Victims and paying for bad choices


How a benevolent and socially progressive government drags people down

When I was channel surfing through the Rita coverage, I came across a very ernest Geraldo Rivera. He was talking about how people just didn't understand that this was the worst disaster that area had ever faced.

Obviously it was the setup for the hoped for aftermath.

Why not blame America for not caring enough?

The politics of victimhood are really climbing my list of things that I can't stand.

All this was brought home to me again when I was reading the San Diego Union-Tribune's article on how the news on Hurricane Katrina had been slanted to show the utter failure of government and civilization.

Except it didn't quite happen that way.

Where are the stories saying "we're sorry, but we exaggerated and what happened in New Orleans wasn't nearly as bad as we said it was?"

No, instead we are supposed to feel sorry and open our pockets deeper.

We're supposed to protect the victim. And if we can't find a victim, one will be assigned to us.

Here is the story I would like to see.

The United States government promised to pay for flood damage. Because of that, the costs of building in a flood plain (or below sea level) were hidden. Suddenly because of government backing, what had been a bad deal became a good deal.

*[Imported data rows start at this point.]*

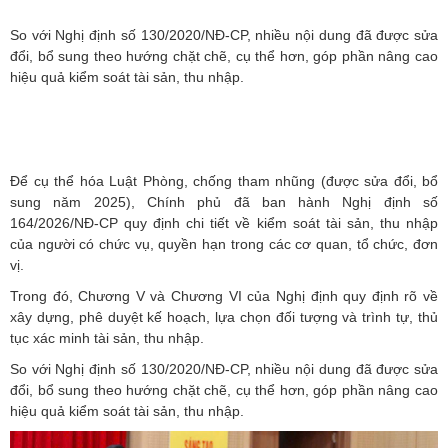
So với Nghị định số 130/2020/NĐ-CP, nhiều nội dung đã được sửa
đổi, bổ sung theo hướng chặt chẽ, cụ thể hơn, góp phần nâng cao
hiệu quả kiểm soát tài sản, thu nhập.
Để cụ thể hóa Luật Phòng, chống tham nhũng (được sửa đổi, bổ
sung năm 2025), Chính phủ đã ban hành Nghị định số
164/2026/NĐ-CP quy định chi tiết về kiểm soát tài sản, thu nhập
của người có chức vụ, quyền hạn trong các cơ quan, tổ chức, đơn
vị.
Trong đó, Chương V và Chương VI của Nghị định quy định rõ về
xây dựng, phê duyệt kế hoạch, lựa chọn đối tượng và trình tự, thủ
tục xác minh tài sản, thu nhập.
So với Nghị định số 130/2020/NĐ-CP, nhiều nội dung đã được sửa
đổi, bổ sung theo hướng chặt chẽ, cụ thể hơn, góp phần nâng cao
hiệu quả kiểm soát tài sản, thu nhập.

In other words, government was underwriting bad choices.

It wasn't just flood insurance. The Federal government spent decades telling young women that they didn't need husbands and that the government would pay for their children's needs.

But only as long as the women were not married and did not make too much money.

The United States government promised people that they would be taken care of in their retirement.

But they didn't tell them that if they took a quarter of the amount that Social Security removed from their checks and if they invested in nothing more than the top ten stocks of the Dow Jones 40 every year, they could retire twenty-five years after entering the work force with more several times the income they would "earn" with the Social Security Ponzi scheme.

When government interferes with choice and the consequences of those choices, it is changing human behavior for the worse. People don't have to face the results of bad choices until it is too late.